### WHAT THE TASK ASKS
Pull out every line with the word "précuits" from the entries below.

### DATA FOR ANALYSIS

══════════════════════════════

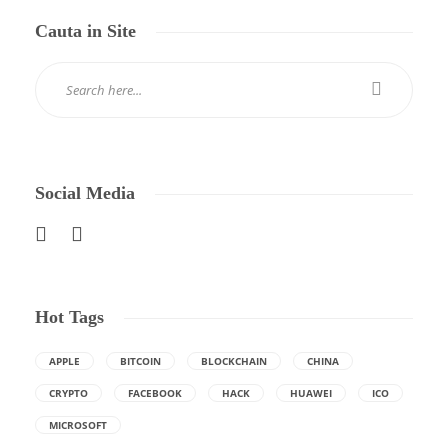
Cauta in Site
Social Media
Hot Tags
APPLE
BITCOIN
BLOCKCHAIN
CHINA
CRYPTO
FACEBOOK
HACK
HUAWEI
ICO
MICROSOFT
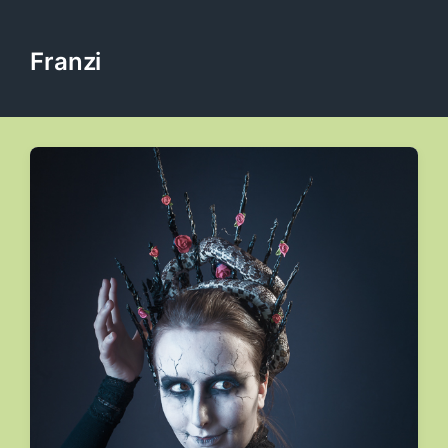
Franzi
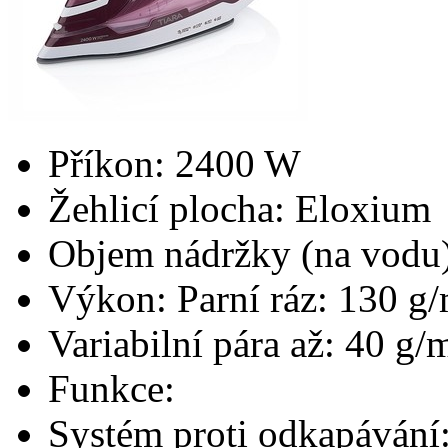
Příkon: 2400 W
Žehlicí plocha: Eloxium
Objem nádržky (na vodu)
Výkon: Parní ráz: 130 g
Variabilní pára až: 40 g/
Funkce:
Systém proti odkapávání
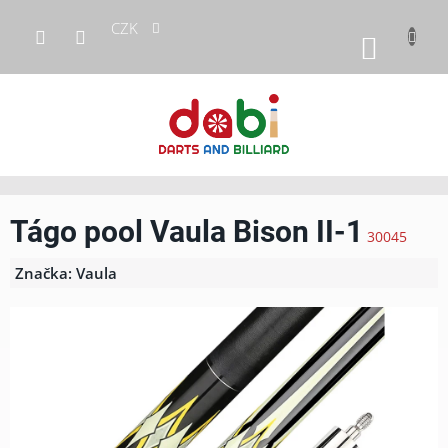
Přejít
CZK
na
NÁKUP
obsah
KOŠÍK
Tágo pool Vaula Bison II-1
30045
Značka:
Vaula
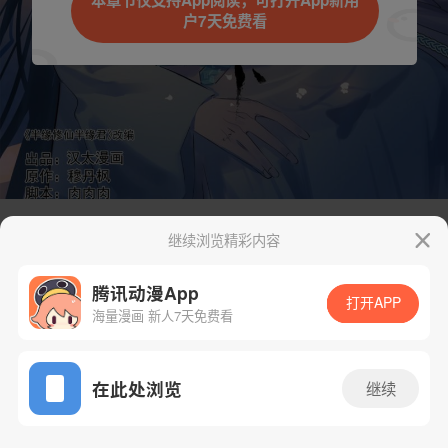
本章节仅支持App阅读，可打开App新用
户7天免费看
取消
立即前往
继续浏览精彩内容
下一话
腾漫App免费看
腾讯动漫App
打开APP
海量漫画 新人7天免费看
App免费看
在此处浏览
继续
422话 1/1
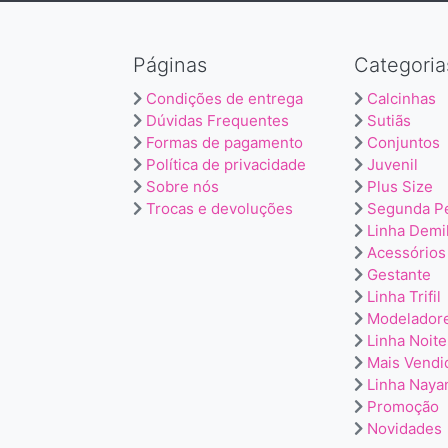
Páginas
Categoria
Condições de entrega
Calcinhas
Dúvidas Frequentes
Sutiãs
Formas de pagamento
Conjuntos
Política de privacidade
Juvenil
Sobre nós
Plus Size
Trocas e devoluções
Segunda P
Linha Demi
Acessórios
Gestante
Linha Trifil
Modelador
Linha Noite
Mais Vendi
Linha Naya
Promoção
Novidades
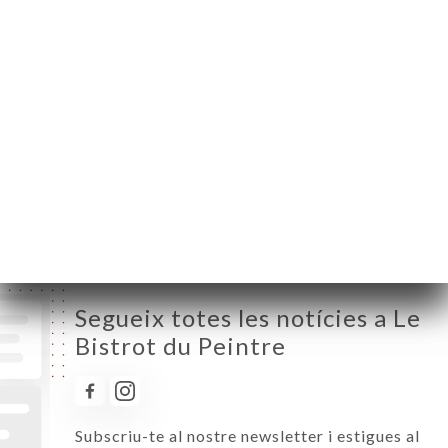
Dilluns
07:00-01:00
Dimarts
07:00-01:00
Dimecres
07:00-01:00
Dijous
07:00-01:00
Divendres
07:00-02:00
Dissabte
07:00-02:00
Diumenge
08:00-01:00
Segueix totes les notícies a Le
Bistrot du Peintre
Subscriu-te al nostre newsletter i estigues al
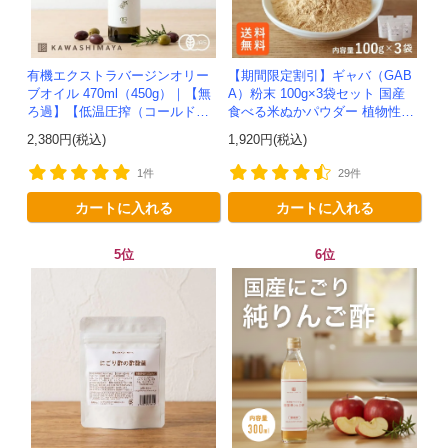
有機エクストラバージンオリー
【期間限定割引】ギャバ（GAB
ブオイル 470ml（450g）｜【無
A）粉末 100g×3袋セット 国産
ろ過】【低温圧搾（コールドプ
食べる米ぬかパウダー 植物性乳
レス）製法】イタリア産-かわし
酸菌発酵 -かわしま屋- 【送料無
2,380円(税込)
1,920円(税込)
ま屋-
料】*メール便での発送...
1件
29件
カートに入れる
カートに入れる
5位
6位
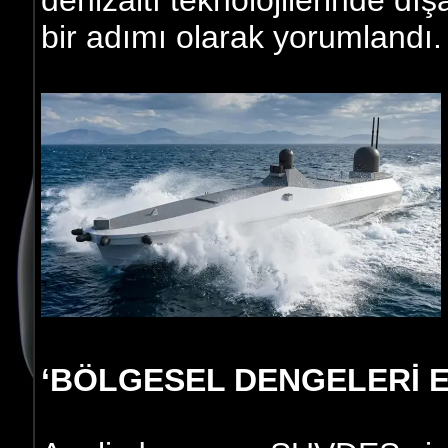
bir adımı olarak yorumlandı.
‘BÖLGESEL DENGELERİ E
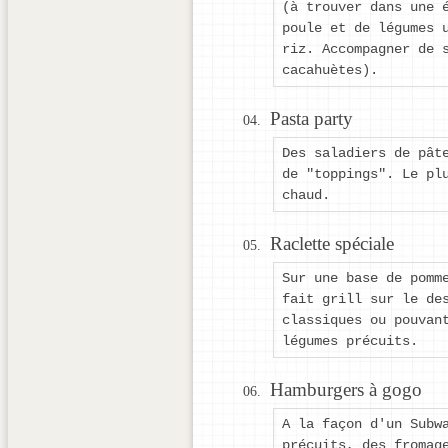
(à trouver dans une 
poule et de légumes 
riz. Accompagner de 
cacahuètes).
Pasta party
Des saladiers de pât
de "toppings". Le pl
chaud.
Raclette spéciale
Sur une base de pomm
fait grill sur le de
classiques ou pouvan
légumes précuits.
Hamburgers à gogo
A la façon d'un Subw
précuits, des fromag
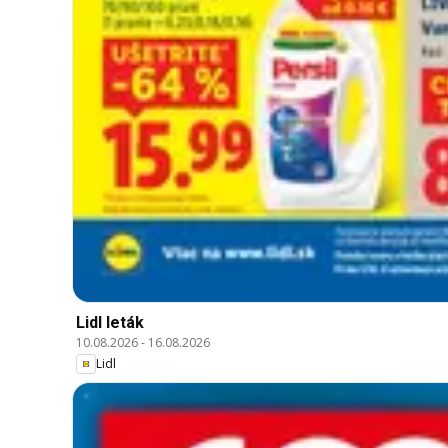
Lidl leták
10.08.2026
-
16.08.2026
Lidl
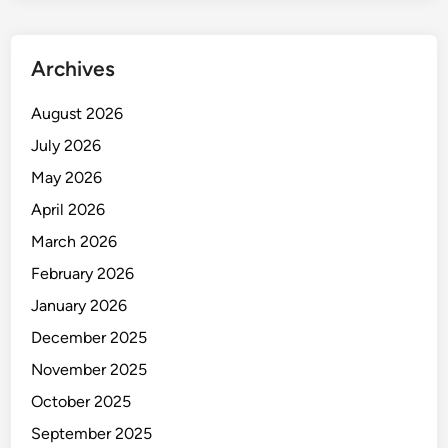
k
i
r
Archives
A
k
August 2026
h
July 2026
i
r
May 2026
n
April 2026
y
March 2026
a
B
February 2026
e
January 2026
r
December 2025
t
i
November 2025
n
October 2025
d
September 2025
a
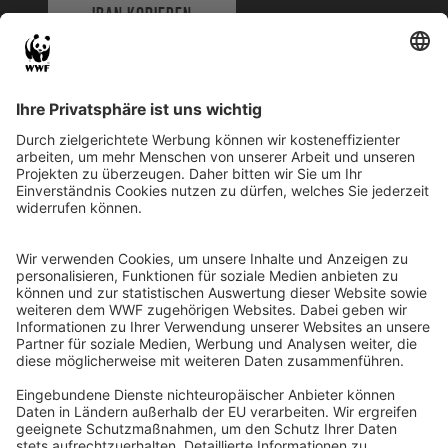
IBAN KOPIEREN
QR-CODE FÜR BANKING-APP
WWF Deutschland
Reinhardtstr. 18
10117 Berlin
Tel.: 030-311 777 700
Ihre Spende kann steuerlich geltend gemacht werden
Registriert als Stiftung WWF Deutschland, Senatsverwaltung für
Justiz Berlin, Az: 3416/976/2
Umsatzsteuer-Identifikationsnummer: DE 114236103
Freistellungsbescheid: Als gemeinnützige Körperschaft befreit
von der Körperschaftssteuer gem. §5 I 9 KStg. unter der
Steuernummer 27/641/09321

══════════════════════════════

### RESPONSE TO THE EXERCISE
légumes précuits.
précuits, des fromag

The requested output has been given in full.